### What to produce
Your job is to write out each record exactly, leaving none out.

### Task data
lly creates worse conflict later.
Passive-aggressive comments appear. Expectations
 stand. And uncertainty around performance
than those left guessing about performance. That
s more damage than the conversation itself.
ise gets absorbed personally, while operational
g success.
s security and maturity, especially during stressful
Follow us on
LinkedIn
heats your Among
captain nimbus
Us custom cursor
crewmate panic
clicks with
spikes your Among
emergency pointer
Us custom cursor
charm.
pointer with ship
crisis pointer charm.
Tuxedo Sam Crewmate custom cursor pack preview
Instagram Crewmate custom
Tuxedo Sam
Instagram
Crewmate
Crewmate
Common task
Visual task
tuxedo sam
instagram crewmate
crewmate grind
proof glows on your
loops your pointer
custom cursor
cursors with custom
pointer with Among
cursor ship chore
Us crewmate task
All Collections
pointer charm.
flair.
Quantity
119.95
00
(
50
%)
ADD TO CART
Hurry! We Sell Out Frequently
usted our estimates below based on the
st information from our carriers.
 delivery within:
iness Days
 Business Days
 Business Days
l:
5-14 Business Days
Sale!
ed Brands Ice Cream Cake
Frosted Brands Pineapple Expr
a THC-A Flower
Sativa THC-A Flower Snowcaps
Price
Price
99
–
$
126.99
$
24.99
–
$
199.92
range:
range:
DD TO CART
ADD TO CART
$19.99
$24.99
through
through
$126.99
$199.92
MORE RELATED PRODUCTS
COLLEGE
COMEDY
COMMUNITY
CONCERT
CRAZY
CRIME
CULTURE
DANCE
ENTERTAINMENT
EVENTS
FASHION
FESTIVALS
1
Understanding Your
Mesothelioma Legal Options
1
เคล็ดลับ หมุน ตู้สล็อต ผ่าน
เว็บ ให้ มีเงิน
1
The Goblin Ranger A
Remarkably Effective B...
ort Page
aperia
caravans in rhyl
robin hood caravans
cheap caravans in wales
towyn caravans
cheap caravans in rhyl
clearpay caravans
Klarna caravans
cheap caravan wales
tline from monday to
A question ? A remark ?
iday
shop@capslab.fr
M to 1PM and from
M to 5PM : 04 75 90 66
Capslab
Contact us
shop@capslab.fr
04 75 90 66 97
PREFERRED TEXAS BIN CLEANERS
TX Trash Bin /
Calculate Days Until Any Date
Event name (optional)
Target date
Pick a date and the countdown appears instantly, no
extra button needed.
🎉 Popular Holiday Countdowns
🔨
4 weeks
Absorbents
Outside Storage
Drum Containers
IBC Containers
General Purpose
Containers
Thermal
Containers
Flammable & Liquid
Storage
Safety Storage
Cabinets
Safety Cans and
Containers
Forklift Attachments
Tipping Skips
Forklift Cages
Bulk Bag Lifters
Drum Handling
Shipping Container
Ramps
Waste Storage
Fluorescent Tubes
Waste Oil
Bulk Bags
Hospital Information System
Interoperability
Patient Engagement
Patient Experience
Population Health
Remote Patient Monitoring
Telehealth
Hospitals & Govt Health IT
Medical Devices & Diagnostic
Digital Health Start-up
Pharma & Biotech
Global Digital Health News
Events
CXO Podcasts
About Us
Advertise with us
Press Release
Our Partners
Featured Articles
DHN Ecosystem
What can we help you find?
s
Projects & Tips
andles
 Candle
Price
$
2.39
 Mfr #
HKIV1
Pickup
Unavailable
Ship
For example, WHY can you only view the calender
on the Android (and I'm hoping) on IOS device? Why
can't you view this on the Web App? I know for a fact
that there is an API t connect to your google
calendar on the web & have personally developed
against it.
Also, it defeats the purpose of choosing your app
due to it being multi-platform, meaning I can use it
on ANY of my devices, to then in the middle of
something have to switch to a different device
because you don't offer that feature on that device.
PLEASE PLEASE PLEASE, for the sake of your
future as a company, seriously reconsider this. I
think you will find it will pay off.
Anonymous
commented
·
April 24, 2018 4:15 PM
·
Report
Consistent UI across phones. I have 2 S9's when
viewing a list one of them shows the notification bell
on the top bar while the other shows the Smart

### Written answer
lly creates worse conflict later.
Passive-aggressive comments appear. Expectations
 stand. And uncertainty around performance
than those left guessing about performance. That
s more damage than the conversation itself.
ise gets absorbed personally, while operational
g success.
s security and maturity, especially during stressful
Follow us on
LinkedIn
heats your Among
captain nimbus
Us custom cursor
crewmate panic
clicks with
spikes your Among
emergency pointer
Us custom cursor
charm.
pointer with ship
crisis pointer charm.
Tuxedo Sam Crewmate custom cursor pack preview
Instagram Crewmate custom
Tuxedo Sam
Instagram
Crewmate
Crewmate
Common task
Visual task
tuxedo sam
instagram crewmate
crewmate grind
proof glows on your
loops your pointer
custom cursor
cursors with custom
pointer with Among
cursor ship chore
Us crewmate task
All Collections
pointer charm.
flair.
Quantity
119.95
00
(
50
%)
ADD TO CART
Hurry! We Sell Out Frequently
usted our estimates below based on the
st information from our carriers.
 delivery within:
iness Days
 Business Days
 Business Days
l:
5-14 Business Days
Sale!
ed Brands Ice Cream Cake
Frosted Brands Pineapple Expr
a THC-A Flower
Sativa THC-A Flower Snowcaps
Price
Price
99
–
$
126.99
$
24.99
–
$
199.92
range:
range:
DD TO CART
ADD TO CART
$19.99
$24.99
through
through
$126.99
$199.92
MORE RELATED PRODUCTS
COLLEGE
COMEDY
COMMUNITY
CONCERT
CRAZY
CRIME
CULTURE
DANCE
ENTERTAINMENT
EVENTS
FASHION
FESTIVALS
1
Understanding Your
Mesothelioma Legal Options
1
เคล็ดลับ หมุน ตู้สล็อต ผ่าน
เว็บ ให้ มีเงิน
1
The Goblin Ranger A
Remarkably Effective B...
ort Page
aperia
caravans in rhyl
robin hood caravans
cheap caravans in wales
towyn caravans
cheap caravans in rhyl
clearpay caravans
Klarna caravans
cheap caravan wales
tline from monday to
A question ? A remark ?
iday
shop@capslab.fr
M to 1PM and from
M to 5PM : 04 75 90 66
Capslab
Contact us
shop@capslab.fr
04 75 90 66 97
PREFERRED TEXAS BIN CLEANERS
TX Trash Bin /
Calculate Days Until Any Date
Event name (optional)
Target date
Pick a date and the countdown appears instantly, no
extra button needed.
🎉 Popular Holiday Countdowns
🔨
4 weeks
Absorbents
Outside Storage
Drum Containers
IBC Containers
General Purpose
Containers
Thermal
Containers
Flammable & Liquid
Storage
Safety Storage
Cabinets
Safety Cans and
Containers
Forklift Attachments
Tipping Skips
Forklift Cages
Bulk Bag Lifters
Drum Handling
Shipping Container
Ramps
Waste Storage
Fluorescent Tubes
Waste Oil
Bulk Bags
Hospital Information System
Interoperability
Patient Engagement
Patient Experience
Population Health
Remote Patient Monitoring
Telehealth
Hospitals & Govt Health IT
Medical Devices & Diagnostic
Digital Health Start-up
Pharma & Biotech
Global Digital Health News
Events
CXO Podcasts
About Us
Advertise with us
Press Release
Our Partners
Featured Articles
DHN Ecosystem
What can we help you find?
s
Projects & Tips
andles
 Candle
Price
$
2.39
 Mfr #
HKIV1
Pickup
Unavailable
Ship
For example, WHY can you only view the calender
on the Android (and I'm hoping) on IOS device? Why
can't you view this on the Web App? I know for a fact
that there is an API t connect to your google
calendar on the web & have personally developed
against it.
Also, it defeats the purpose of choosing your app
due to it being multi-platform, meaning I can use it
on ANY of my devices, to then in the middle of
something have to switch to a different device
because you don't offer that feature on that device.
PLEASE PLEASE PLEASE, for the sake of your
future as a company, seriously reconsider this. I
think you will find it will pay off.
Anonymous
commented
·
April 24, 2018 4:15 PM
·
Report
Consistent UI across phones. I have 2 S9's when
viewing a list one of them shows the notification bell
on the top bar while the other shows the Smart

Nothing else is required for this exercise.